Within These Wicked Walls(21)
Magnus leaned over to my plate again, lifting my fork.
“May I?” he asked, and held up the pasta toward my mouth. I froze for a moment. Was he really trying to practice gursha now, when I felt so conflicted and annoyed? On the other hand, a sweet gesture of friendship was a nice distraction from this conversation.
I accepted the mouthful of food. I lingered to enjoy the slightly sweet and nutty smell of his skin—or his sweater?—compared to the savory flavor in my mouth, but embarrassment knocked the sense back into me and I moved away to chew.
The sauce was tangy, acidic, strong with garlic, but the pasta was slippery and difficult to chew, wanting to slip down my throat whole instead of staying beneath my teeth. So, I suppose, they were a bit like worms, only without the taste of protein and a healthy pop. Strange, but not awful. I’d definitely had worse, not that it mattered when you were hungry.
“Do you like it?” he asked.
I took a moment to swallow. “It’s difficult to eat.”
He grinned, leaning back in his chair. “It’s fun.”
“‘Difficult’ and ‘fun’ are the same to you?”
“No.” He paused, his wineglass poised at his lips. “Absolutely not. I despise hard work.”
I don’t know why, but that made me grin a little. “Unless it’s for pasta.”
He choked on his wine and coughed, slapping his chest. I leaned forward to help, but he waved it away. “Blazes, Andromeda, I almost died,” he choked out, wiping his mouth on his sweater again. “You could’ve warned me you were this funny.”
I felt a blush of satisfaction warm my neck. “And you said I have no hobbies.”
“See, we’re making progress. Now I know you can’t stand being touched, you’re secretly funny, and you don’t like pasta.”
“I don’t dislike it.”
“You pull away.”
His voice was oddly concerned when he said it, and I felt my face heat up. I didn’t want to talk about my lack of basic human skills, or why I didn’t possess them. I wasn’t sure why it suddenly mattered, but for whatever reason, I didn’t want him to find me strange.
And I certainly didn’t want any pity.
“There’s nothing wrong with being careful,” I said. “And I meant the pasta.”
“Careful or anxious?” He raised his eyebrows. “And I’ve seen you eat food you like.”
“Careful. I trust people when they prove trustworthy.” This conversation was becoming unmistakably passive-aggressive, and it was annoying … well, partly.
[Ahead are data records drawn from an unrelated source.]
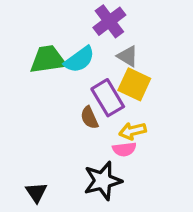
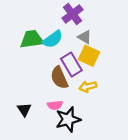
brown semicircle: (89, 118) -> (59, 78), size x1.5
pink semicircle: (124, 149) -> (55, 105), moved
black triangle: (36, 192) -> (24, 110), moved

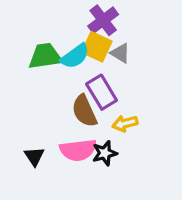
yellow square: (89, 56) -> (97, 47), moved
pink semicircle: (55, 105) -> (78, 150), size x1.6
black star: (68, 119) -> (105, 153), moved, size x0.7

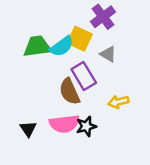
purple cross: (103, 20) -> (103, 17), moved
gray triangle: (120, 53) -> (108, 54), moved
yellow arrow: (125, 123) -> (118, 102), moved

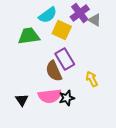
cyan semicircle: (62, 46) -> (48, 15), moved
gray triangle: (108, 54) -> (95, 20), moved
yellow arrow: (118, 102) -> (92, 79), turned 77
Part of me found it intriguing—exciting even—enough to want to see where it would end. In fact, thinking about it made me smirk. “Give me some injera and I’ll finish this off within a minute.”
Magnus broke into a grin as he leaned his elbow on the table, his cheek in his hand. He looked at me … not at my scar or my barely managed frizzy braids, but directly into my eyes, the same way he’d done last night.
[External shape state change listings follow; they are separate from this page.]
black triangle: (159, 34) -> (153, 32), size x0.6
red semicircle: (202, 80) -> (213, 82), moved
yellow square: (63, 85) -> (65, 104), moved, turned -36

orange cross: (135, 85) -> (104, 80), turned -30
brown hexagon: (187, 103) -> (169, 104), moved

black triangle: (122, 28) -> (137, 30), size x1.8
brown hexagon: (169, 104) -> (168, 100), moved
I felt myself blushing and looked away before I could fully gather what those eyes were conveying.
“That seems anxious to me,” he said. My gaze shot back to him quickly. He pressed his fingers against his cheek gently, rhythmically, his grin the slightest bit defeated by his words. “Which is fine. I’m anxious, too.”
“About the curse?”
“No. After.”
“What happens after?”
“I don’t know.” He slumped back into his chair, his fingers laced over his stomach. “I always feel that if I was free of the curse … well, people wouldn’t feel the need to stay with me. They’d leave. And I’d be…”
“Alone,” I said, shivering. I closed my eyes for a moment, forcing the whispers of spiders from my mind. “I know exactly how you feel.”
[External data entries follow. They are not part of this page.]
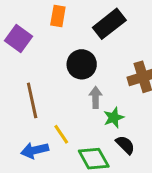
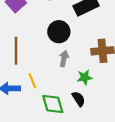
green star: (114, 118) -> (85, 77), moved

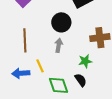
gray arrow: (64, 59) -> (59, 45), moved

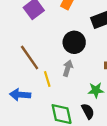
brown line: (25, 40) -> (30, 57), turned -40
yellow line: (40, 66) -> (47, 79), moved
Magnus was quiet for a second. Then, suddenly, he shoved his chair back with a loud screech and went to the kitchen. I heard a bit of knocking around, and then he came back holding a small basket. He set it in front of me, removing the cloth on top to reveal injera.
Instantly my stomach growled.
“Leftover from lunch,” he said.
“What is this?” I said, breaking off a piece without waiting, pushing down any visual signs of contentment. “A reward for entertaining you?”
“A reward? No.” He had a playful look in his eyes that was infectious enough to break my stoicism into a slight grin. “I just wanted to see you finish your pasta within a minute.”
CHAPTER 10
As soon as I stepped into the hall my amulet pulsed.
It was eight o’clock—two hours before the Waking, before the Manifestations should’ve been wildly active. But the closer I came to Magnus’s room, the more dread twisted my stomach. I moved closer and put my ear to the door. There was a vague slopping sound, like water lapping on a rock. I turned the knob, but when I pushed it wouldn’t open. I tried again, putting my shoulder into it, and the door budged slowly, like something was pushing against it. I shoved one more time and stumbled as the door gave, my leg splashing into water up to my knee.
No, not water. Thicker than that … redder than that.
I gaped at the bedroom, at what seemed to be blood filling the room from the floor up, like the swiftly rising tide of a river. Magnus was still in his bed, fast asleep. I slipped in through the crack I’d managed, the shifting of the liquid shutting the door behind me.